> 6 days after I started to write this post, it is proved that the math behind false positive probability was wrong for 50 years
This isn't true.
The "Bloom math is wrong!" clamor started at least 12 years ago with [1], which brazenly cites Bloom, then proceeds to give an analysis of Knuth's subtly different filter from TAOCP instead.
There are issues with [1], but its exact false positive formula was eventually proven correct. Its argument is incompatible with Bloom's original filter, though, and Knuth explicitly states that the false positive formula he gives is approximate.
In other words, nothing was proved wrong. The analysis doesn't apply to Bloom and doesn't contradict Knuth.
Now, [1] may be the first paper to give the exact false positive formula for Knuth's filter (and Bloom's was given in 1979 by [2]), so it's not entirely without merit. But in practice none of this matters anyway. At useful sizes the approximations are accurate. Knuth's is a lower, Bloom's an upper bound, and the two become functionally equivalent very quickly.
I believe I jumped into conclusion without properly reading the article I linked and the first reference you gave. I will update my post not to give any false information. Thank you!

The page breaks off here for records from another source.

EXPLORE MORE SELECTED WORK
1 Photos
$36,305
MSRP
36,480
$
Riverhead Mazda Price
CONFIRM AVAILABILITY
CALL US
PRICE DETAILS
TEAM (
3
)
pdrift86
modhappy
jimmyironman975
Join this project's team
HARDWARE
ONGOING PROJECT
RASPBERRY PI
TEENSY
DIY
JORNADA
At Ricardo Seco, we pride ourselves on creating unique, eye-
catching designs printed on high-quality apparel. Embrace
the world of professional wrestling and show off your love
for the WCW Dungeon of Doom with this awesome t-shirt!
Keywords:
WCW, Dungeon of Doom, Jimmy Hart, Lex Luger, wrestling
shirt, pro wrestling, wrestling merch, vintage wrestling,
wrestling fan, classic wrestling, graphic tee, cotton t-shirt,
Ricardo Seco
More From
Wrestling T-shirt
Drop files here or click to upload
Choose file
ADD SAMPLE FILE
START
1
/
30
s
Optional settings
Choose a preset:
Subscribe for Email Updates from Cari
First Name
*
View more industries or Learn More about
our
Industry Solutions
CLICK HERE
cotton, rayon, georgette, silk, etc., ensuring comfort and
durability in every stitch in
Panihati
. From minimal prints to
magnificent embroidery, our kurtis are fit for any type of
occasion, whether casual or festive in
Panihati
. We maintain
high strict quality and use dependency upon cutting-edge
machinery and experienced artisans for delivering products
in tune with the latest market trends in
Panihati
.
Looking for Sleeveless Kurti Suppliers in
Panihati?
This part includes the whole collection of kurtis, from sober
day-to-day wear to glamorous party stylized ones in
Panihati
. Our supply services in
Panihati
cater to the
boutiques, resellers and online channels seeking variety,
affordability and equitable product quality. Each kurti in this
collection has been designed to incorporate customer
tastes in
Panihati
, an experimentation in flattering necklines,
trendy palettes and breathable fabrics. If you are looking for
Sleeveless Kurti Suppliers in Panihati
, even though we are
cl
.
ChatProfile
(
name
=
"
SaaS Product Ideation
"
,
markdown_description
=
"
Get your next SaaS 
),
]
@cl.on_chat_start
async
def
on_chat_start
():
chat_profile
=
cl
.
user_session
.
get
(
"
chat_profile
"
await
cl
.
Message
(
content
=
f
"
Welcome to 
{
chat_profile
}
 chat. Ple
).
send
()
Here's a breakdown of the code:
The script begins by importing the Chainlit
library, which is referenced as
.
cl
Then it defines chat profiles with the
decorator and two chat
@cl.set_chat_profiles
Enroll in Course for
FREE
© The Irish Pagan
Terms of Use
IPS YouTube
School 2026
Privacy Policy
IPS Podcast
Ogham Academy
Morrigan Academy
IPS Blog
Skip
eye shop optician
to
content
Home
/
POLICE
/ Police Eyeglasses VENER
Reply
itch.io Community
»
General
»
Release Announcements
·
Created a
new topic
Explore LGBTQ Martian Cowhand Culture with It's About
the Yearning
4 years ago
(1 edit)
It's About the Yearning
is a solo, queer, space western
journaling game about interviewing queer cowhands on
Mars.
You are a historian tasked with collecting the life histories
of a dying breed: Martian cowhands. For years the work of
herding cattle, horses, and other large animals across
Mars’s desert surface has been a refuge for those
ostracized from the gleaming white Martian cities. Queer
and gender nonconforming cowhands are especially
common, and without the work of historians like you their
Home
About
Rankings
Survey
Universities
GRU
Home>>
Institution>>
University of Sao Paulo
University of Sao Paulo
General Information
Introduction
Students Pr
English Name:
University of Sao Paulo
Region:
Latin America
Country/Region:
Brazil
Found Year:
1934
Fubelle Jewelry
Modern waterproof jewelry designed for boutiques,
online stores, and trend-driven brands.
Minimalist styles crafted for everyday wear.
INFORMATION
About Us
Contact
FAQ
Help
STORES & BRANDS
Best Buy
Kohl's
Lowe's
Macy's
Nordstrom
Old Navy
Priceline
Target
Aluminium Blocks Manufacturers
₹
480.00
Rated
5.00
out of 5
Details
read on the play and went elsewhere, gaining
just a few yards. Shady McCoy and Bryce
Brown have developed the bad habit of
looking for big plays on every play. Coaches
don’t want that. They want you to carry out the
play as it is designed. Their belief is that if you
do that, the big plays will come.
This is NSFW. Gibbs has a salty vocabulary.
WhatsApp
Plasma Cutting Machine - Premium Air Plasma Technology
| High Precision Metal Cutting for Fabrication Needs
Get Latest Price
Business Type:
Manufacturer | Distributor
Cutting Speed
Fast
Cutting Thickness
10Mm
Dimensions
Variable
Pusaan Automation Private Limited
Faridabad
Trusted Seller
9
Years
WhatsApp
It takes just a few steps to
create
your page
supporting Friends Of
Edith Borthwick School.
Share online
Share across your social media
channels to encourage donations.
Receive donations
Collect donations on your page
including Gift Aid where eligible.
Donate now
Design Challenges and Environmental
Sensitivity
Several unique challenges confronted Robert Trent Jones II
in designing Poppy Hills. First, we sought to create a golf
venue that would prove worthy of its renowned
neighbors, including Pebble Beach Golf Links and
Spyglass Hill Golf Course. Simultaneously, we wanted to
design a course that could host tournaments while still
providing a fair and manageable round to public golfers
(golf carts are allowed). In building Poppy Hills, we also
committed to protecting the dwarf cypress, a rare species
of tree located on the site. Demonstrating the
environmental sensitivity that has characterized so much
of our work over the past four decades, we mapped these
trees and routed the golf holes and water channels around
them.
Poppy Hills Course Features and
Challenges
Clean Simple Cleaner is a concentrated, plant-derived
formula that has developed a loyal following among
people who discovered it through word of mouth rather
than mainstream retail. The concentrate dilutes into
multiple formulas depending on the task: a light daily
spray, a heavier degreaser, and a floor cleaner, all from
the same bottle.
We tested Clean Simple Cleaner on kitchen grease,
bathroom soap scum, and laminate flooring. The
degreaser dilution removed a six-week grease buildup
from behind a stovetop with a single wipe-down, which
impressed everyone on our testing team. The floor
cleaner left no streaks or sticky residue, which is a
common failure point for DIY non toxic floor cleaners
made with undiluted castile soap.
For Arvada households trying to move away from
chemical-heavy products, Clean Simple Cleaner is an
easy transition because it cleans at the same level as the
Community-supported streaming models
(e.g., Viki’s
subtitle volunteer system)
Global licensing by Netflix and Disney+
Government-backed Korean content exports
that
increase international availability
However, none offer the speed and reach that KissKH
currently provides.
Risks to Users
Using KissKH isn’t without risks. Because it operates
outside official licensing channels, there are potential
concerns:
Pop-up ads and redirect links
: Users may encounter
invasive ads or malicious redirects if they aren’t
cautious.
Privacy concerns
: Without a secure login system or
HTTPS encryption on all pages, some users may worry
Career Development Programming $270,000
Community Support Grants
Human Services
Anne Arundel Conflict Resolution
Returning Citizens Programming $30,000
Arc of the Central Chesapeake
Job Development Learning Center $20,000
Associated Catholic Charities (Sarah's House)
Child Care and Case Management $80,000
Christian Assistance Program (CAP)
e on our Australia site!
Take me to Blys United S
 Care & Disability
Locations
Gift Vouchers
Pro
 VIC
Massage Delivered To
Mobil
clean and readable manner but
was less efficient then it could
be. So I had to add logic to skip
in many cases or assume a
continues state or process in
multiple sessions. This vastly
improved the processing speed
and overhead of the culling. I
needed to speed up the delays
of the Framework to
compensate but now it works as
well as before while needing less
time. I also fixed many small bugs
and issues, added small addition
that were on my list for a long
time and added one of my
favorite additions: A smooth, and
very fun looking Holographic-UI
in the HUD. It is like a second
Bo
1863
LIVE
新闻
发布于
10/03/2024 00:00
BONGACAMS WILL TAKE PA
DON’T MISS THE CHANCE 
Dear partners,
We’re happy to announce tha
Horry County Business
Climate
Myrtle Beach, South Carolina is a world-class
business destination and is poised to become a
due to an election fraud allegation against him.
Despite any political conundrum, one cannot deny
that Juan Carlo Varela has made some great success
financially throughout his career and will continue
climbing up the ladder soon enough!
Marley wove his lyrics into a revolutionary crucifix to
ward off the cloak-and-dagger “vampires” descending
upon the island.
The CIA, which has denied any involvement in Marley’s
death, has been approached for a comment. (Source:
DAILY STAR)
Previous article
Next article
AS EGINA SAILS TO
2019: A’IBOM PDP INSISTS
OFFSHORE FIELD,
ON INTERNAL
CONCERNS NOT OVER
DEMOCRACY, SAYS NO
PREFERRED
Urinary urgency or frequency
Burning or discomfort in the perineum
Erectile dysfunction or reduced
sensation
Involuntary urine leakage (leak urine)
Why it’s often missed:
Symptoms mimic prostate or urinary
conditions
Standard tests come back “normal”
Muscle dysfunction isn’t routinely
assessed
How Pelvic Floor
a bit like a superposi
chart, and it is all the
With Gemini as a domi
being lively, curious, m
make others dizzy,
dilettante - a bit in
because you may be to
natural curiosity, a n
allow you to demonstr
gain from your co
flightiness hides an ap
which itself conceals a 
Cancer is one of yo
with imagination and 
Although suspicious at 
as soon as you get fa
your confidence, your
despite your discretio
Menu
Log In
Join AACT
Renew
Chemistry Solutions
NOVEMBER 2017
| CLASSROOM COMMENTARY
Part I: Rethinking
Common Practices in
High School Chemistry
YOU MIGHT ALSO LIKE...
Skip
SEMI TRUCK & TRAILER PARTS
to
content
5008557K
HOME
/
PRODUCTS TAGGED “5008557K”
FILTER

In many applications, such as filtering queries to a data store (Figure 1), the Bloom filter will start out empty and fill as items are added to the data store and inserted into the Bloom filter. The false positive rate will be very low and then increase non-linearly as the Bloom filter fills. The average false positive rate over the life of the filter is much lower than the design false positive rate for the full filter given by the math.
The article has a good implemenetation, but when reading about Bloom filters, I often see claims about optimality, but it does not say optimial for what. In this example, an optimal Bloom filter for 1M elements does 7 lookups in a bitvector of 1.14MB, which is usually 3 to 5 L2 cache misses (with 256KB or 512KB cache).
But looking up the 1M elements directly in a BTree will usually lead to 1-2 cache misses and depending on the data element size, may even fit in the L3 cache. Then, what is this bloom filter saving me from?
Assuming your keys are short strings, 1M elements is 32MB plus btree overhead. If your keys are longer strings, (URLs are typically too long to benefit from short string optimization) 1M elements is still 32MB, but now it's also a pointer to somewhere else in memory with more data at the other end. So there's that; probably more than just 1-2 cache misses.
That being said, in the case of just 1M elements, a Bloom filter won't buy you much. For a bloom filter to be truly effective, you need all of the following:
1. Many queries come back negative; that is, you spend a lot of time searching for keys that are not in the DB. This is not the typical case. When the typical web app searches for a _key_ the key is typically in the DB. (as opposed to "find all sales on November 7th" or whatever, which Bloom filters cannot assist with)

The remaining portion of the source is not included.